Une lecture très amusante à défaut d'être dépaysante, l'aventure est garantie !
Extrait : «  à supposer qu'il existât un saint patron des coiffeurs, il avait de toute évidence renoncé à se pencher sur sa destinée......il était inutile de s'acharner sur cette femme dont les manœuvres pour lutter contre les outrages du temps relevaient pour le moins du pathétique. De près, Chantal Hernandez ressemblait à un mur grossièrement rafistolé à l'enduit.

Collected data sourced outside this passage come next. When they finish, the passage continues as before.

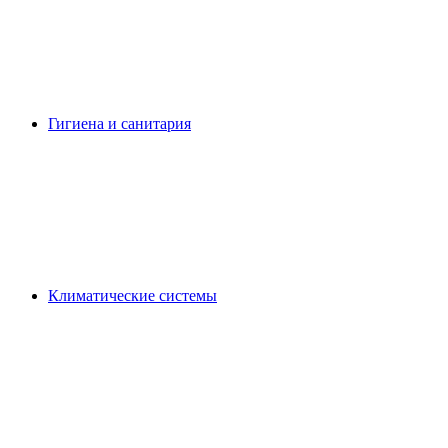
Гигиена и санитария
Климатические системы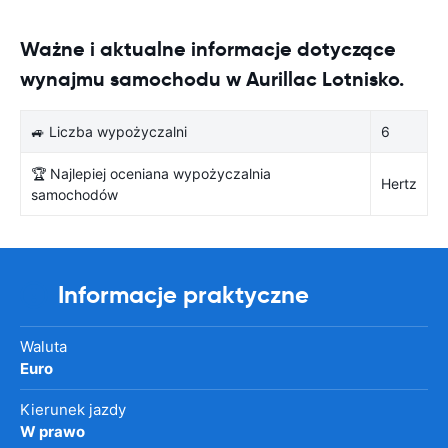
Ważne i aktualne informacje dotyczące
wynajmu samochodu w Aurillac Lotnisko.
🚙 Liczba wypożyczalni
6
🏆 Najlepiej oceniana wypożyczalnia
Hertz
samochodów
Informacje praktyczne
Waluta
Euro
Kierunek jazdy
W prawo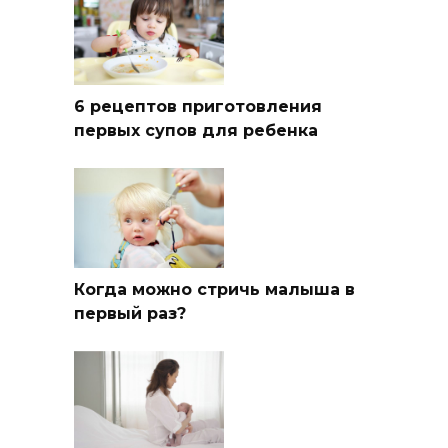
6 рецептов приготовления
первых супов для ребенка
Когда можно стричь малыша в
первый раз?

L'artifice imposait une distance d'environ deux mètres. Ainsi la couche épaisse de mélange de poudre et de crème, dont la prétendue efficacité s'expliquait essentiellement par la combinaison d'un éclairage de salle de bains déficient et d'une mauvaise vue, devenait acceptable. Par ailleurs, cette distance prévenait l'envie de gratter ce plâtrage avec un canif, dont Alexandre était saisi chaque fois  »

C'est tous les jours comme ça (Pierre AUTIN-GRENIER)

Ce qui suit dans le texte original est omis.